Horizontal bipartate patella

A twelve-year-old male football player presented with an acute onset of anterior knee pain. He described experiencing pain when he jumped to head a ball. This did not immediately seem too bad and he was able to continue. After about 5-10 minutes however he asked to be substituted as his knee had become more painful. Two weeks later his knee remained painful, but was improving. His main positive finding was of localised tenderness about the patella and patella tendon. His extensor mechanism was intact (he could straight leg raise without any problems), there was no effusion and there was an otherwise normal knee examination.

X-ray images show a bipartite patella with a transverse synchondrosis at the junction of the proximal two thirds and distal third. The MRI shows only mildly increased signal intensity adjacent to the deep aspect of the synchondrosis. The synchondrosis itself appears intact with no separating fluid cleft, fracture or other abnormality. The patellofemoral articular cartilage appears preserved. An x-ray of the contralateral (asymptomatic) knee was normal with no evidence of a bipartate patella.
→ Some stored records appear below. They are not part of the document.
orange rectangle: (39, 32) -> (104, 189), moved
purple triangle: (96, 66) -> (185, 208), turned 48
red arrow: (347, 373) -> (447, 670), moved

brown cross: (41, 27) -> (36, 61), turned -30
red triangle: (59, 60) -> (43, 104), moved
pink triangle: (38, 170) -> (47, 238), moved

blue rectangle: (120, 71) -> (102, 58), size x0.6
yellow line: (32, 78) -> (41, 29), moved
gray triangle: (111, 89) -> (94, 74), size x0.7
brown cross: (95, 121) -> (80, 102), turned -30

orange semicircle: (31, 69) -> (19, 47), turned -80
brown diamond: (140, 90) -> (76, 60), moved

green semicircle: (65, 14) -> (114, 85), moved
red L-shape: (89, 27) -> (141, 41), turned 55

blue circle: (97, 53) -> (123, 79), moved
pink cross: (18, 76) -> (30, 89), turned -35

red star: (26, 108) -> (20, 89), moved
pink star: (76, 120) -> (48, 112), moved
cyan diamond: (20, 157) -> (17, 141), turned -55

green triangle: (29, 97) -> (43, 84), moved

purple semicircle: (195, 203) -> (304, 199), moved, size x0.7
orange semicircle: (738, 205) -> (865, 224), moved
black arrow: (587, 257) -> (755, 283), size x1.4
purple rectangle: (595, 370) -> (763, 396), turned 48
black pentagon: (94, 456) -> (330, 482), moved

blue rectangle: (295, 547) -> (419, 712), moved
This young player was initially managed with a two-week period in a knee brace. At this stage his tenderness had improved and he could walk without pain. He avoided running based training for a further four weeks. He was able to return to football without restriction by 10 weeks post-injury.
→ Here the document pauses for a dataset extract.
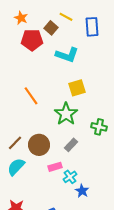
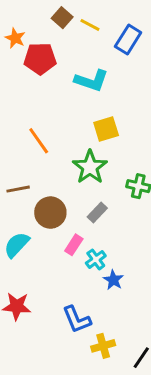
orange star: (21, 18) -> (15, 38), moved
blue rectangle: (92, 27) -> (128, 40), turned 36
brown square: (51, 28) -> (62, 18), moved
brown line: (15, 143) -> (18, 189), moved, turned 35
pink rectangle: (55, 167) -> (74, 245), turned -40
A bipartite patella (two-part patella) is a patella with an unfused accessory ossification centre. The majority of these involve the superolateral aspect (approximately 75% of cases) or the lateral margin (20-25% of cases). The inferior pole is involved less than 1% of the time. A bipartate patella is frequently an incidental finding and generally has no clinical relevance. When symptomatic, there is generally localised tenderness directly over the synchondrosis. In the majority of cases, a symptomatic bipartite patella improves without surgery. In our clinic, excision of the small fragment is rarely done and often is unrewarding.